*WHAT IS BEING ASKED*
An exact transcription is needed of the lines below from the one with "Populaire merken" through the one with "tartalmazhat kis és", with no other lines and no pictures.

*MATERIAL PROVIDED*
┄┄┄┄┄┄
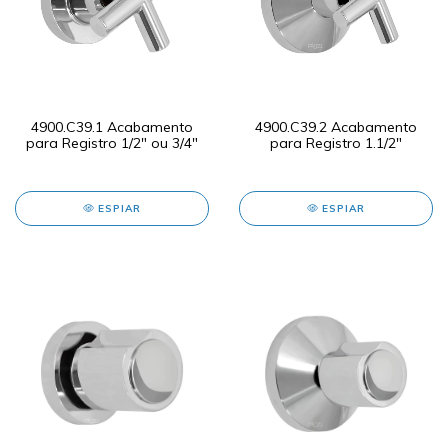
4900.C39.1 Acabamento
4900.C39.2 Acabamento
para Registro 1/2" ou 3/4"
para Registro 1.1/2"
ESPIAR
ESPIAR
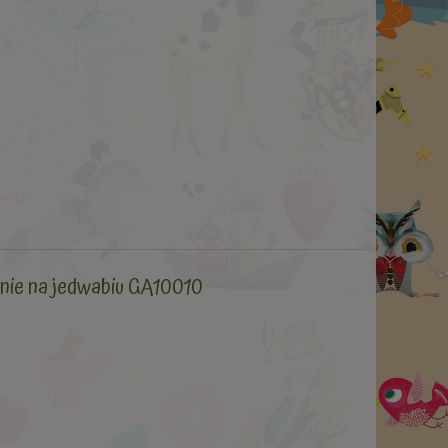
anie na jedwabiu GA10010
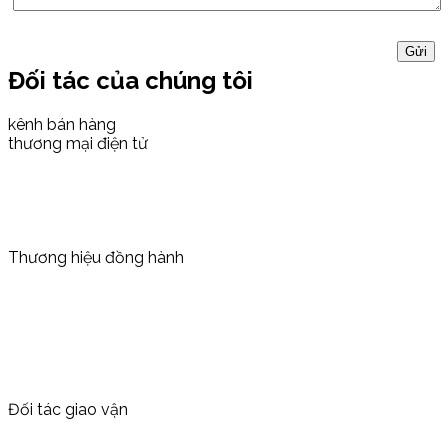
Đối tác của chúng tôi
kênh bán hàng
thương mại điện tử
Thương hiệu đồng hành
Đối tác giao vận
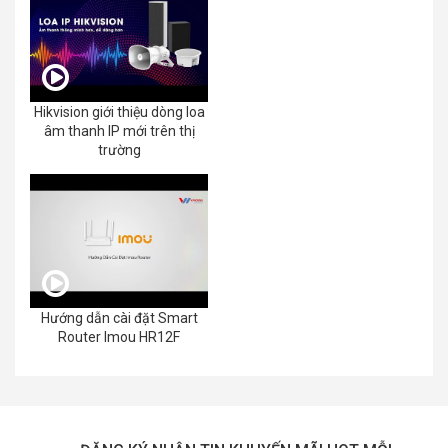
Hikvision giới thiệu dòng loa
âm thanh IP mới trên thị
trường
Hướng dẫn cài đặt Smart
Router Imou HR12F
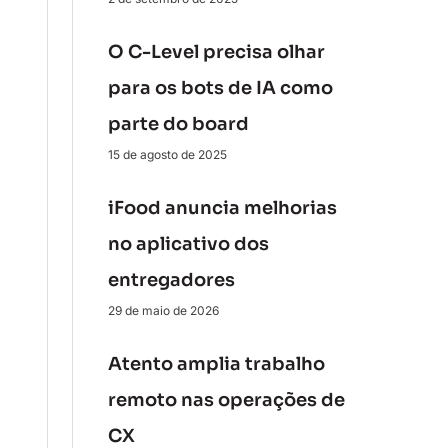
O C-Level precisa olhar
para os bots de IA como
parte do board
15 de agosto de 2025
iFood anuncia melhorias
no aplicativo dos
entregadores
29 de maio de 2026
Atento amplia trabalho
remoto nas operações de
CX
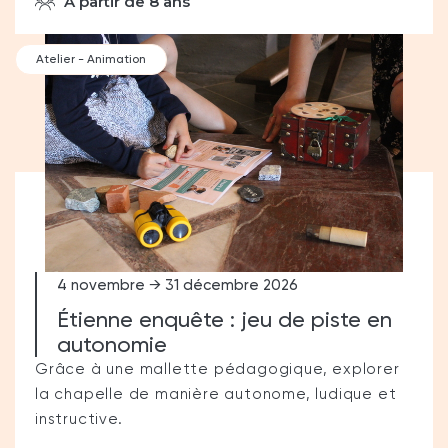
À partir de 8 ans
Atelier - Animation
4 novembre → 31 décembre 2026
Étienne enquête : jeu de piste en
autonomie
Grâce à une mallette pédagogique, explorer
la chapelle de manière autonome, ludique et
instructive.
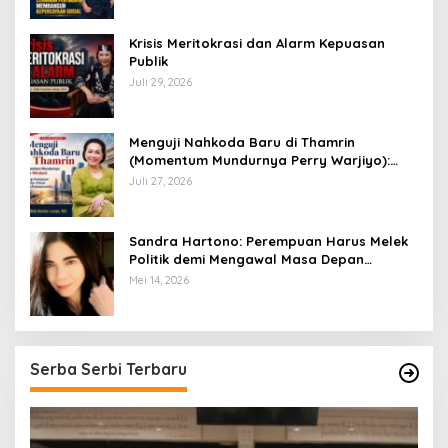
​Krisis Meritokrasi dan Alarm Kepuasan
Publik
Juli 29, 2026
​Menguji Nahkoda Baru di Thamrin
(Momentum Mundurnya Perry Warjiyo):
Sinergi Kebijakan Moneter-Fiskal di Era
Juli 27, 2026
Prabowonomics
Sandra Hartono: Perempuan Harus Melek
Politik demi Mengawal Masa Depan
Bangsa
Mei 14, 2026
Serba Serbi Terbaru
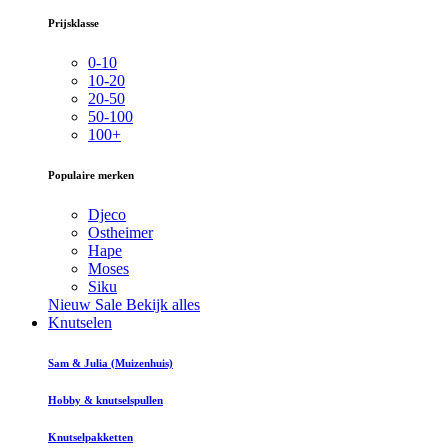
Prijsklasse
0-10
10-20
20-50
50-100
100+
Populaire merken
Djeco
Ostheimer
Hape
Moses
Siku
Nieuw
Sale
Bekijk alles
Knutselen
Sam & Julia (Muizenhuis)
Hobby & knutselspullen
Knutselpakketten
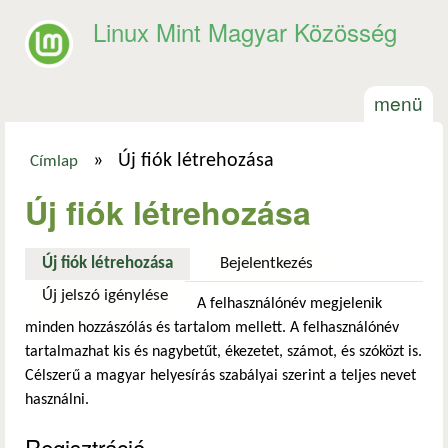
Ugrás a tartalomra
Linux Mint Magyar Közösség
menü
»
Új fiók létrehozása
Címlap
Jelenlegi hely
Új fiók létrehozása
Új fiók létrehozása
(aktív fül)
Bejelentkezés
Új jelszó igénylése
A felhasználónév megjelenik
minden hozzászólás és tartalom mellett. A felhasználónév
tartalmazhat kis és nagybetűt, ékezetet, számot, és szóközt is.
Célszerű a magyar helyesírás szabályai szerint a teljes nevet
használni.
Regisztráció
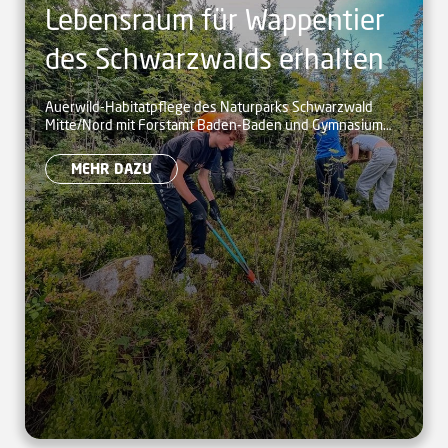
Lebensraum für Wappentier
des Schwarzwalds erhalten
Auerwild-Habitatpflege des Naturparks Schwarzwald
Mitte/Nord mit Forstamt Baden-Baden und Gymnasium
Hohenbaden
MEHR DAZU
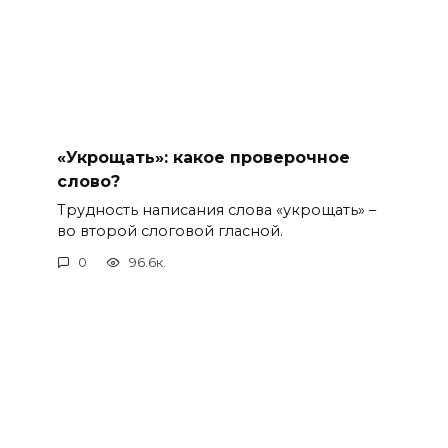
«Укрощать»: какое проверочное
слово?
Трудность написания слова «укрощать» –
во второй слоговой гласной.
0
96.6к.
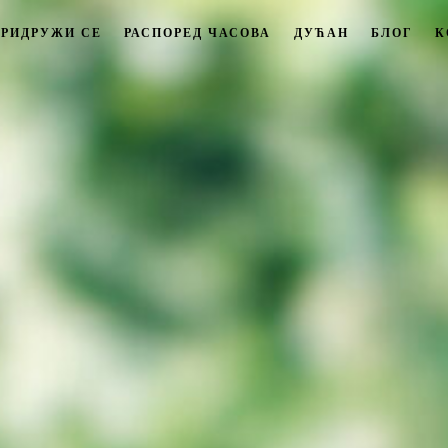
ПРИДРУЖИ СЕ
РАСПОРЕД ЧАСОВА
ДУЋАН
БЛОГ
К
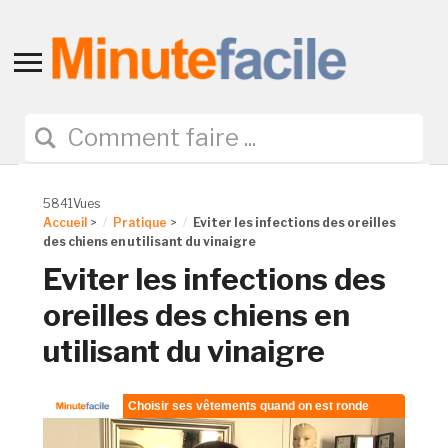
Toggle
sidebar
&
navigation
5841Vues
Accueil
>
Pratique
>
Eviter les infections des oreilles
des chiens en utilisant du vinaigre
Eviter les infections des
oreilles des chiens en
utilisant du vinaigre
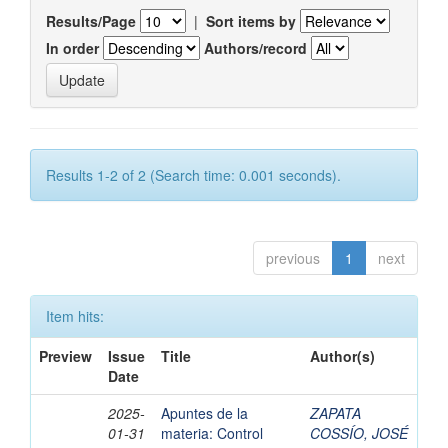
Results/Page
|
Sort items by
In order
Authors/record
Results 1-2 of 2 (Search time: 0.001 seconds).
previous
1
next
Item hits:
Preview
Issue
Title
Author(s)
Date
2025-
Apuntes de la
ZAPATA
01-31
materia: Control
COSSÍO, JOSÉ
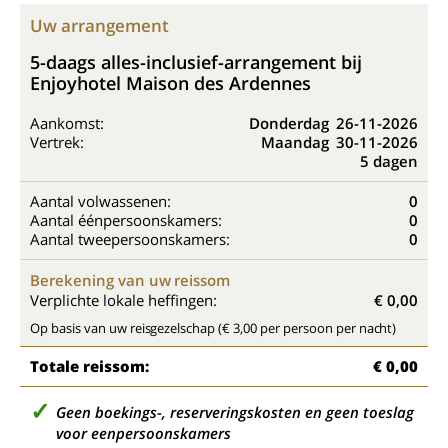
Uw arrangement
5-daags alles-inclusief-arrangement bij
Enjoyhotel Maison des Ardennes
Aankomst:
Donderdag
26-11-2026
Vertrek:
Maandag
30-11-2026
5 dagen
Aantal volwassenen:
0
Aantal éénpersoonskamers:
0
Aantal tweepersoonskamers:
0
Berekening van uw reissom
Verplichte lokale heffingen:
€ 0,00
Op basis van uw reisgezelschap (€ 3,00 per persoon per nacht)
Totale reissom:
€ 0,00
Geen boekings-, reserveringskosten en geen toeslag
voor eenpersoonskamers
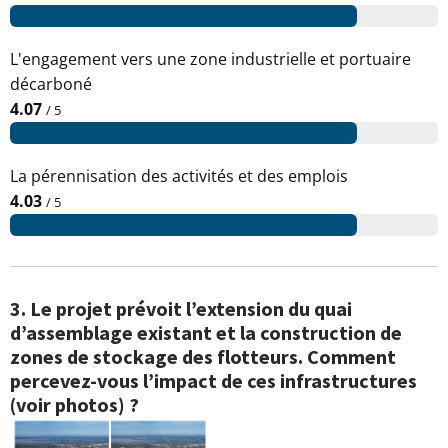
L'engagement vers une zone industrielle et portuaire
décarboné
4.07
/ 5
La pérennisation des activités et des emplois
4.03
/ 5
3. Le projet prévoit l’extension du quai
d’assemblage existant et la construction de
zones de stockage des flotteurs. Comment
percevez-vous l’impact de ces infrastructures
(voir photos) ?
A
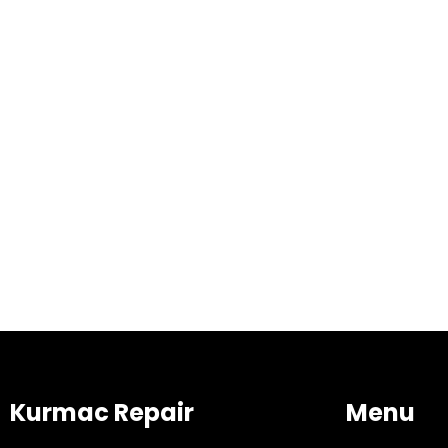
Kurmac Repair
Menu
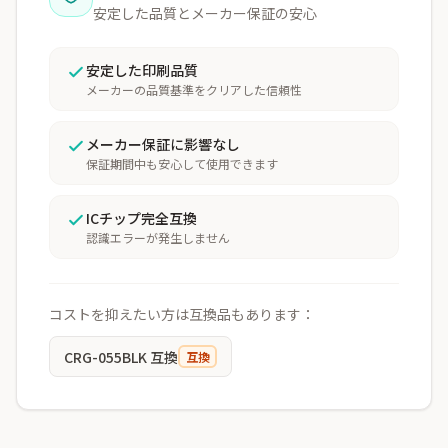
安定した品質とメーカー保証の安心
安定した印刷品質
メーカーの品質基準をクリアした信頼性
メーカー保証に影響なし
保証期間中も安心して使用できます
ICチップ完全互換
認識エラーが発生しません
コストを抑えたい方は互換品もあります：
CRG-055BLK 互換
互換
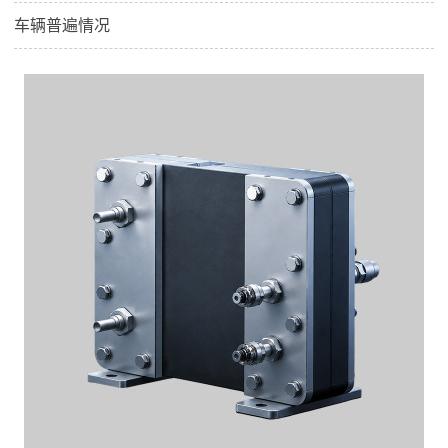
车辆普遍情况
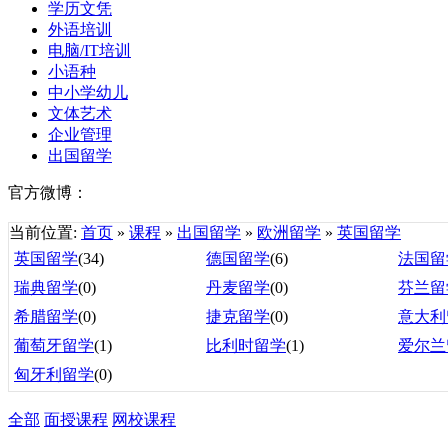
学历文凭
外语培训
电脑/IT培训
小语种
中小学幼儿
文体艺术
企业管理
出国留学
官方微博：
当前位置:
首页
»
课程
»
出国留学
»
欧洲留学
»
英国留学
英国留学
(34)
德国留学
(6)
法国留
瑞典留学
(0)
丹麦留学
(0)
芬兰留
希腊留学
(0)
捷克留学
(0)
意大利
葡萄牙留学
(1)
比利时留学
(1)
爱尔兰
匈牙利留学
(0)
全部
面授课程
网校课程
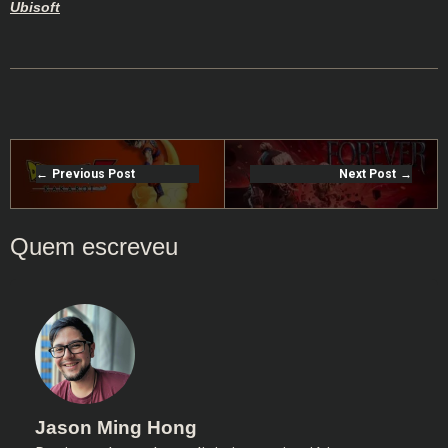
Ubisoft
Previous Post
Next Post
Jason Ming Hong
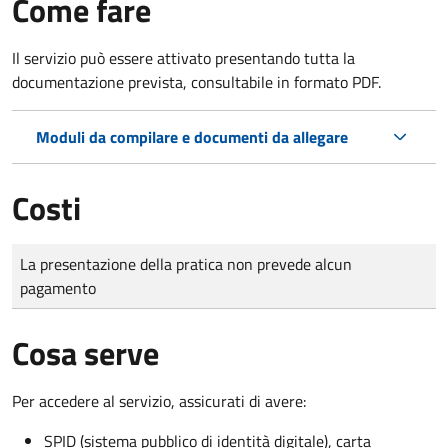
Come fare
Il servizio può essere attivato presentando tutta la
documentazione prevista, consultabile in formato PDF.
Moduli da compilare e documenti da allegare
Costi
Tipo di pagamento
Importo
La presentazione della pratica non prevede alcun
pagamento
Cosa serve
Per accedere al servizio, assicurati di avere:
SPID (sistema pubblico di identità digitale), carta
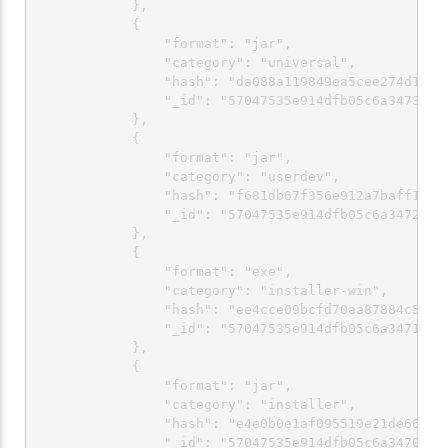
            },

            {

                "format": "jar",

                "category": "universal",

                "hash": "da088a119849ea5cee274d116e2
                "_id": "57047535e914dfb05c6a3473"

            },

            {

                "format": "jar",

                "category": "userdev",

                "hash": "f681db67f356e912a7baff1fa44
                "_id": "57047535e914dfb05c6a3472"

            },

            {

                "format": "exe",

                "category": "installer-win",

                "hash": "ee4cce09bcfd70aa87884c5c96f
                "_id": "57047535e914dfb05c6a3471"

            },

            {

                "format": "jar",

                "category": "installer",

                "hash": "e4e0b0e1af095519e21de667f6f
                "_id": "57047535e914dfb05c6a3470"
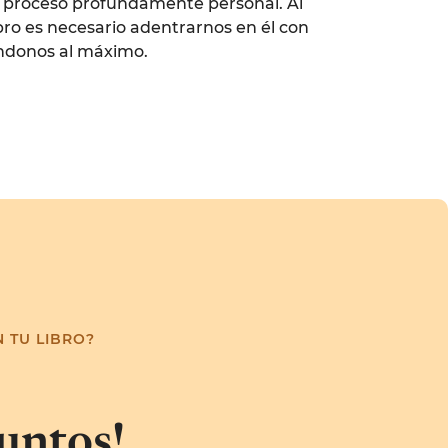
n proceso profundamente personal. Al
ibro es necesario adentrarnos en él con
ándonos al máximo.
 TU LIBRO?
juntos!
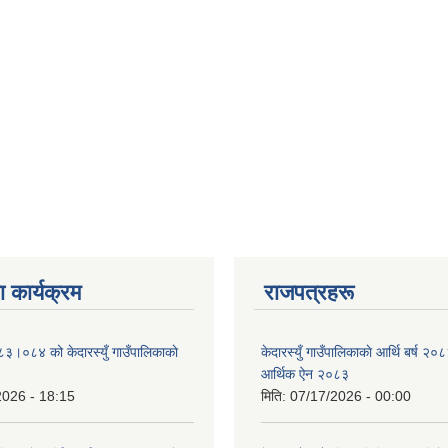
 कार्यक्रम
राजपत्रहरू
८३।०८४ को केदारस्युँ गाउँपालिकाकाे
केदारस्युँ गाउँपालिकाकाे आर्थि बर्ष 
।
आर्थिक ऐन २०८३
2026 - 18:15
मिति:
07/17/2026 - 00:00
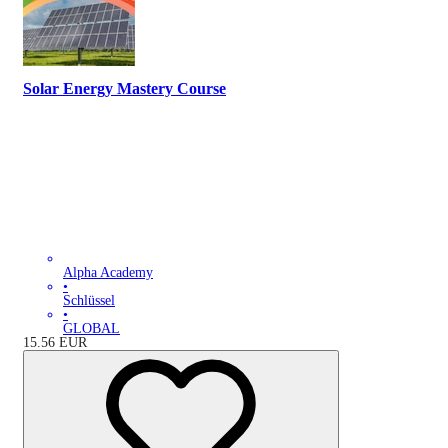
Solar Energy Mastery Course
Alpha Academy
•
Schlüssel
•
GLOBAL
15.56
EUR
┄┄┄┄┄┄
*ANSWER FOR THE TASK*
Populaire merken
Djeco
Ostheimer
Hape
Moses
Siku
Nieuw
Sale
Bekijk alles
Knutselen
Sam & Julia (Muizenhuis)
Hobby & knutselspullen
Knutselpakketten
Ugrás a tartalomra
Linux Mint Magyar Közösség
menü
»
Új fiók létrehozása
Címlap
Jelenlegi hely
Új fiók létrehozása
Új fiók létrehozása
(aktív fül)
Bejelentkezés
Új jelszó igénylése
A felhasználónév megjelenik
minden hozzászólás és tartalom mellett. A felhasználónév
tartalmazhat kis és nagybetűt, ékezetet, számot, és szóközt is.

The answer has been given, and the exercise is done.